Pandas is built on Numpy, which is another useful python library.
- Numpy offers various statistics for numerical data.
Matplotlib provides functionality for creating various plots. Pandas offers some easy to use
shortcut functions. Super important to be able to use these plots.
We can use boxplots to compare distributions:
- Mean and stdev are not informative when data is skewed.
- Boxplots summarise data based on 5 numbers
- Lower inner fence -Q1-1.5*IQR
- First Quartile (Q1) - Equivalent to 25th percentile
- Median (Q2) - Equivalent to 50th percentile
- Third Quartile (Q3) - Equivalent to 75th percentile
- Upper inner fence -Q3+1.5*IQR
- Values outside fences are outliers
- Sometimes include outer fences at 3*IQR
Accessing Data in RDBMS, SQL
Approaches
File Based:
- Just put the data in files (CSV or spreadsheet files)
- Analysis might be done by writing formulas or creating charts in a spreadsheet or by
writing python code (example: with pandas)
Quality issues with file based approaches:
- Data quality is left to the users to do the right thing.

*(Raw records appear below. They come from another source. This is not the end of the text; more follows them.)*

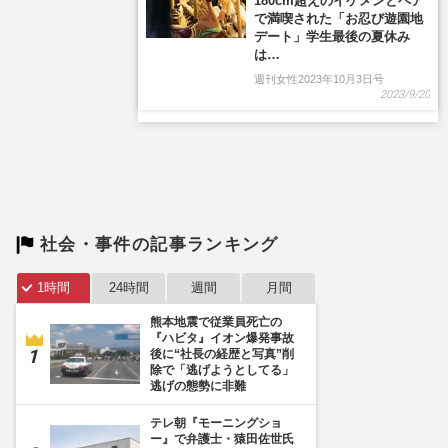
社会・事件の記事ランキング
1時間
24時間
週間
月間
熊本地震で従業員死亡の
『ハビタ』イオン爆発事故
後に“社長の経歴と写真”削
除で「逃げようとしてる」
逃げの態勢に非難
テレ朝『モーニングショ
ー』で弁護士・猿田佐世氏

- Example: keep metadata somewhere and keep it up to date
- Example: keep backups (redundancy), manage sharing
- Example: prevent changes that introduce inconsistency or violate integrity properties
Alternative: The Database Approach
- Central repository of shared data
- Data is managed by software: a database management system (DBMS)
- Data is accessed by applications or users, through DBMS always
DBMS manages data like an operating system manages hardware resources. (Django= DBMS)
A database is a shared collection of logically related data and its description. The database
represents entities (real world things), the attributes (their relevant properties), and the logical
relationships between the entities.
Advantages of database approach:
- Data is managed so quality can be enforced by the DBMS.
- Improved Data Sharing
- Different users get different views of the data
- Efficient concurrent access
- Enforcement of standards
- All data access is done in the same way
- Integrity constraints, data validation rules
- Better data accessibility/ responsiveness
- Use of SQL
- Security, backup/ recovery, concurrency
- Disaster recovery is easy
- Program data independence
- Metadata stored in DBMS, so applications don't need to worry about data
formats.
- Data queries/ updates managed by DBMS so programs don't need to process
data access routines
- Results in:
- Reduced application development time
- Increased maintenance productivity
- Efficient access.
Key Database Concepts:
- Table is an arrangement of related information stored in columns and rows.
- Field/ Attribute is a column in a table, containing a homogeneous set of data.
- Field data types is a kind of data that can be stored in a field. For example, a field whose
data type is text can store data consisting of either text or number characters, but a
number field can store only numerical data.
- Primary Key is a field in a table whose value uniquely identifies each record in the table.